**Raw data**
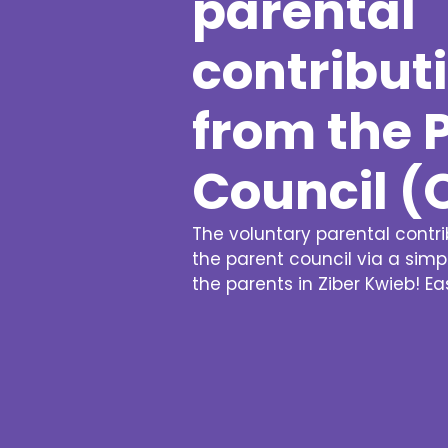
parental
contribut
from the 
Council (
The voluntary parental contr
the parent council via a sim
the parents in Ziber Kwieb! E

==

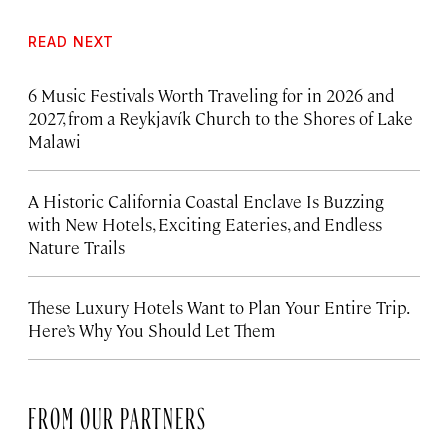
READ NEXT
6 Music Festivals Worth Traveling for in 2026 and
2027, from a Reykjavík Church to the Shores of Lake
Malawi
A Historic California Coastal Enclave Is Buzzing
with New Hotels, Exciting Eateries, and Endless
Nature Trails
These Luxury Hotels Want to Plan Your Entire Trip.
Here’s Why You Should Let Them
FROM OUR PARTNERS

--

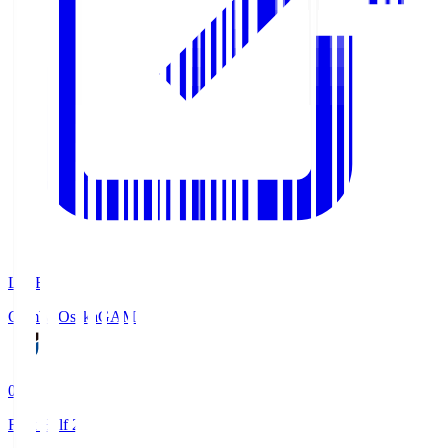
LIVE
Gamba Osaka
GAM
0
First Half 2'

**What needs to be done**
Where the listing above has a line with "A Historic California", start there, and output every line exactly through the line with "FROM OUR PARTNERS", which is also included.

**Exercise result**
A Historic California Coastal Enclave Is Buzzing
with New Hotels, Exciting Eateries, and Endless
Nature Trails
These Luxury Hotels Want to Plan Your Entire Trip.
Here’s Why You Should Let Them
FROM OUR PARTNERS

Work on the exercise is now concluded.